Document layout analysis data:
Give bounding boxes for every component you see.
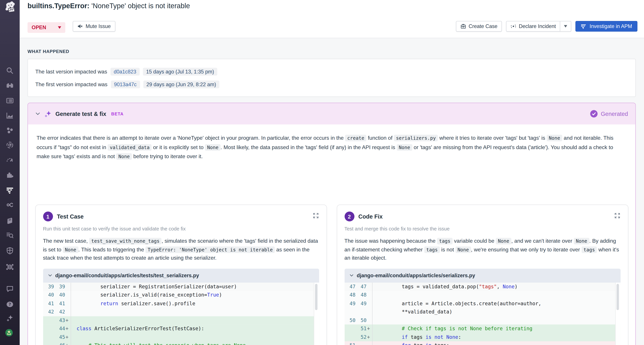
apm-trace-icon: [581, 24, 587, 29]
code-fix-header: 2 Code Fix: [344, 212, 620, 222]
datadog-logo[interactable]: [2, 1, 18, 16]
metrics-chart-icon[interactable]: [6, 112, 14, 119]
scrollbar-thumb[interactable]: [315, 284, 318, 310]
issue-toolbar: OPEN Mute Issue Create Case Declare Inci…: [28, 21, 638, 32]
code-scrollbar[interactable]: [314, 282, 319, 345]
first-version-commit[interactable]: 9013a47c: [111, 80, 140, 88]
last-version-label: The last version impacted was: [36, 68, 107, 75]
generated-status: Generated: [590, 110, 628, 118]
create-case-button[interactable]: Create Case: [456, 21, 502, 32]
first-version-time[interactable]: 29 days ago (Jun 29, 8:22 am): [143, 80, 219, 88]
org-avatar[interactable]: [5, 329, 14, 338]
beta-badge: BETA: [111, 111, 124, 116]
notebooks-icon[interactable]: [6, 217, 14, 225]
status-dropdown[interactable]: OPEN: [28, 22, 65, 33]
fix-cards-row: 1 Test Case Run this unit test case to v…: [35, 204, 628, 345]
fix-diff-rows: 4747 tags = validated_data.pop("tags", N…: [344, 282, 620, 345]
processes-hexagons-icon[interactable]: [6, 126, 14, 134]
performance-gauge-icon[interactable]: [6, 156, 14, 164]
apm-flame-graph-icon[interactable]: [6, 186, 14, 194]
integrations-puzzle-icon[interactable]: [6, 171, 14, 178]
ci-pipeline-icon[interactable]: [6, 202, 14, 209]
code-fix-subtitle: Test and merge this code fix to resolve …: [344, 226, 620, 232]
generated-label: Generated: [601, 110, 628, 117]
test-file-header[interactable]: django-email/conduit/apps/articles/tests…: [43, 268, 319, 282]
app-root: ? builtins.TypeError: 'NoneType' object …: [0, 0, 644, 345]
expand-icon[interactable]: [312, 212, 319, 220]
test-case-title: Test Case: [57, 213, 84, 220]
scrollbar-thumb[interactable]: [616, 284, 619, 310]
test-file-path: django-email/conduit/apps/articles/tests…: [55, 272, 199, 278]
investigate-apm-button[interactable]: Investigate in APM: [576, 21, 638, 32]
issue-main: WHAT HAPPENED The last version impacted …: [20, 38, 644, 345]
search-icon[interactable]: [6, 67, 14, 74]
status-badge: OPEN: [32, 25, 46, 30]
check-circle-icon: [590, 110, 598, 118]
error-message: 'NoneType' object is not iterable: [92, 2, 190, 10]
svg-text:?: ?: [9, 302, 11, 307]
fix-diff-viewer[interactable]: 4747 tags = validated_data.pop("tags", N…: [344, 282, 620, 345]
siren-icon: [510, 24, 516, 29]
last-version-commit[interactable]: d0a1c823: [110, 68, 140, 76]
last-version-time[interactable]: 15 days ago (Jul 13, 1:35 pm): [143, 68, 217, 76]
dashboards-icon[interactable]: [6, 97, 14, 104]
declare-incident-button[interactable]: Declare Incident: [506, 21, 560, 32]
expand-icon[interactable]: [614, 212, 620, 220]
chevron-down-icon[interactable]: [349, 274, 353, 277]
code-fix-card: 2 Code Fix Test and merge this code fix …: [336, 204, 628, 345]
mute-icon: [78, 24, 83, 29]
error-type: builtins.TypeError:: [28, 2, 90, 10]
what-happened-heading: WHAT HAPPENED: [28, 49, 69, 54]
chevron-down-icon[interactable]: [48, 274, 52, 277]
first-version-label: The first version impacted was: [36, 81, 108, 88]
issue-header: builtins.TypeError: 'NoneType' object is…: [20, 0, 644, 38]
monitors-radar-icon[interactable]: [6, 141, 14, 148]
generate-panel-title: Generate test & fix: [56, 110, 106, 117]
fix-file-path: django-email/conduit/apps/articles/seria…: [357, 272, 475, 278]
test-diff-rows: 3939 serializer = RegistrationSerializer…: [43, 282, 319, 345]
code-scrollbar[interactable]: [615, 282, 620, 345]
generate-test-fix-panel: Generate test & fix BETA Generated The e…: [28, 103, 636, 345]
chevron-down-icon: [58, 26, 61, 29]
test-case-description: The new test case, test_save_with_none_t…: [43, 237, 319, 262]
network-globe-icon[interactable]: [6, 263, 14, 271]
test-case-card: 1 Test Case Run this unit test case to v…: [35, 204, 327, 345]
code-fix-description: The issue was happening because the tags…: [344, 237, 620, 262]
chevron-down-icon: [564, 25, 568, 28]
security-shield-icon[interactable]: [6, 247, 14, 254]
mute-issue-button[interactable]: Mute Issue: [73, 21, 116, 32]
test-diff-viewer[interactable]: 3939 serializer = RegistrationSerializer…: [43, 282, 319, 345]
help-icon[interactable]: ?: [6, 301, 14, 308]
ai-sparkles-icon[interactable]: [6, 315, 14, 322]
fix-file-header[interactable]: django-email/conduit/apps/articles/seria…: [344, 268, 620, 282]
version-info-card: The last version impacted was d0a1c823 1…: [28, 59, 636, 97]
sparkle-icon: [44, 110, 51, 118]
declare-incident-group: Declare Incident: [506, 21, 572, 32]
test-case-header: 1 Test Case: [43, 212, 319, 222]
ai-error-description: The error indicates that there is an att…: [36, 134, 627, 161]
step-2-badge: 2: [344, 212, 354, 222]
feedback-chat-icon[interactable]: [6, 285, 14, 292]
log-explorer-icon[interactable]: [6, 232, 14, 239]
sidebar-nav: ?: [0, 0, 20, 345]
declare-incident-caret-button[interactable]: [560, 21, 572, 32]
last-version-row: The last version impacted was d0a1c823 1…: [36, 65, 628, 78]
chevron-down-icon[interactable]: [36, 112, 40, 116]
step-1-badge: 1: [43, 212, 53, 222]
test-case-subtitle: Run this unit test case to verify the is…: [43, 226, 319, 232]
page-title: builtins.TypeError: 'NoneType' object is…: [28, 2, 190, 10]
watchdog-binoculars-icon[interactable]: [6, 82, 14, 90]
generate-panel-header[interactable]: Generate test & fix BETA Generated: [28, 103, 636, 124]
first-version-row: The first version impacted was 9013a47c …: [36, 78, 628, 91]
case-icon: [460, 24, 466, 29]
code-fix-title: Code Fix: [358, 213, 383, 220]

▶ [About this task]
The entries above should be given again exactly, minus any pictures.

▶ [Task output]
Give bounding boxes for every component you see.
apm-trace-icon: [581, 24, 587, 29]
code-fix-header: 2 Code Fix: [344, 212, 620, 222]
datadog-logo[interactable]: [2, 1, 18, 16]
metrics-chart-icon[interactable]: [6, 112, 14, 119]
scrollbar-thumb[interactable]: [315, 284, 318, 310]
issue-toolbar: OPEN Mute Issue Create Case Declare Inci…: [28, 21, 638, 32]
code-scrollbar[interactable]: [314, 282, 319, 345]
first-version-commit[interactable]: 9013a47c: [111, 80, 140, 88]
last-version-label: The last version impacted was: [36, 68, 107, 75]
generated-status: Generated: [590, 110, 628, 118]
create-case-button[interactable]: Create Case: [456, 21, 502, 32]
first-version-time[interactable]: 29 days ago (Jun 29, 8:22 am): [143, 80, 219, 88]
org-avatar[interactable]: [5, 329, 14, 338]
beta-badge: BETA: [111, 111, 124, 116]
notebooks-icon[interactable]: [6, 217, 14, 225]
status-dropdown[interactable]: OPEN: [28, 22, 65, 33]
fix-cards-row: 1 Test Case Run this unit test case to v…: [35, 204, 628, 345]
fix-diff-rows: 4747 tags = validated_data.pop("tags", N…: [344, 282, 620, 345]
processes-hexagons-icon[interactable]: [6, 126, 14, 134]
performance-gauge-icon[interactable]: [6, 156, 14, 164]
apm-flame-graph-icon[interactable]: [6, 186, 14, 194]
integrations-puzzle-icon[interactable]: [6, 171, 14, 178]
ci-pipeline-icon[interactable]: [6, 202, 14, 209]
code-fix-subtitle: Test and merge this code fix to resolve …: [344, 226, 620, 232]
generated-label: Generated: [601, 110, 628, 117]
test-file-header[interactable]: django-email/conduit/apps/articles/tests…: [43, 268, 319, 282]
app-root: ? builtins.TypeError: 'NoneType' object …: [0, 0, 644, 345]
expand-icon[interactable]: [312, 212, 319, 220]
test-case-title: Test Case: [57, 213, 84, 220]
scrollbar-thumb[interactable]: [616, 284, 619, 310]
test-file-path: django-email/conduit/apps/articles/tests…: [55, 272, 199, 278]
investigate-apm-button[interactable]: Investigate in APM: [576, 21, 638, 32]
issue-main: WHAT HAPPENED The last version impacted …: [20, 38, 644, 345]
search-icon[interactable]: [6, 67, 14, 74]
status-badge: OPEN: [32, 25, 46, 30]
check-circle-icon: [590, 110, 598, 118]
error-message: 'NoneType' object is not iterable: [92, 2, 190, 10]
svg-text:?: ?: [9, 302, 11, 307]
fix-diff-viewer[interactable]: 4747 tags = validated_data.pop("tags", N…: [344, 282, 620, 345]
siren-icon: [510, 24, 516, 29]
last-version-commit[interactable]: d0a1c823: [110, 68, 140, 76]
last-version-time[interactable]: 15 days ago (Jul 13, 1:35 pm): [143, 68, 217, 76]
dashboards-icon[interactable]: [6, 97, 14, 104]
declare-incident-button[interactable]: Declare Incident: [506, 21, 560, 32]
expand-icon[interactable]: [614, 212, 620, 220]
chevron-down-icon[interactable]: [349, 274, 353, 277]
code-fix-card: 2 Code Fix Test and merge this code fix …: [336, 204, 628, 345]
mute-icon: [78, 24, 83, 29]
error-type: builtins.TypeError:: [28, 2, 90, 10]
what-happened-heading: WHAT HAPPENED: [28, 49, 69, 54]
chevron-down-icon[interactable]: [48, 274, 52, 277]
first-version-label: The first version impacted was: [36, 81, 108, 88]
issue-header: builtins.TypeError: 'NoneType' object is…: [20, 0, 644, 38]
monitors-radar-icon[interactable]: [6, 141, 14, 148]
generate-panel-title: Generate test & fix: [56, 110, 106, 117]
fix-file-path: django-email/conduit/apps/articles/seria…: [357, 272, 475, 278]
test-diff-rows: 3939 serializer = RegistrationSerializer…: [43, 282, 319, 345]
code-scrollbar[interactable]: [615, 282, 620, 345]
generate-test-fix-panel: Generate test & fix BETA Generated The e…: [28, 103, 636, 345]
chevron-down-icon: [58, 26, 61, 29]
test-case-description: The new test case, test_save_with_none_t…: [43, 237, 319, 262]
network-globe-icon[interactable]: [6, 263, 14, 271]
test-case-card: 1 Test Case Run this unit test case to v…: [35, 204, 327, 345]
code-fix-description: The issue was happening because the tags…: [344, 237, 620, 262]
chevron-down-icon: [564, 25, 568, 28]
security-shield-icon[interactable]: [6, 247, 14, 254]
mute-issue-button[interactable]: Mute Issue: [73, 21, 116, 32]
test-diff-viewer[interactable]: 3939 serializer = RegistrationSerializer…: [43, 282, 319, 345]
help-icon[interactable]: ?: [6, 301, 14, 308]
ai-sparkles-icon[interactable]: [6, 315, 14, 322]
fix-file-header[interactable]: django-email/conduit/apps/articles/seria…: [344, 268, 620, 282]
version-info-card: The last version impacted was d0a1c823 1…: [28, 59, 636, 97]
sparkle-icon: [44, 110, 51, 118]
declare-incident-group: Declare Incident: [506, 21, 572, 32]
test-case-header: 1 Test Case: [43, 212, 319, 222]
ai-error-description: The error indicates that there is an att…: [36, 134, 627, 161]
step-2-badge: 2: [344, 212, 354, 222]
feedback-chat-icon[interactable]: [6, 285, 14, 292]
log-explorer-icon[interactable]: [6, 232, 14, 239]
sidebar-nav: ?: [0, 0, 20, 345]
declare-incident-caret-button[interactable]: [560, 21, 572, 32]
last-version-row: The last version impacted was d0a1c823 1…: [36, 65, 628, 78]
chevron-down-icon[interactable]: [36, 112, 40, 116]
step-1-badge: 1: [43, 212, 53, 222]
test-case-subtitle: Run this unit test case to verify the is…: [43, 226, 319, 232]
page-title: builtins.TypeError: 'NoneType' object is…: [28, 2, 190, 10]
watchdog-binoculars-icon[interactable]: [6, 82, 14, 90]
generate-panel-header[interactable]: Generate test & fix BETA Generated: [28, 103, 636, 124]
first-version-row: The first version impacted was 9013a47c …: [36, 78, 628, 91]
case-icon: [460, 24, 466, 29]
code-fix-title: Code Fix: [358, 213, 383, 220]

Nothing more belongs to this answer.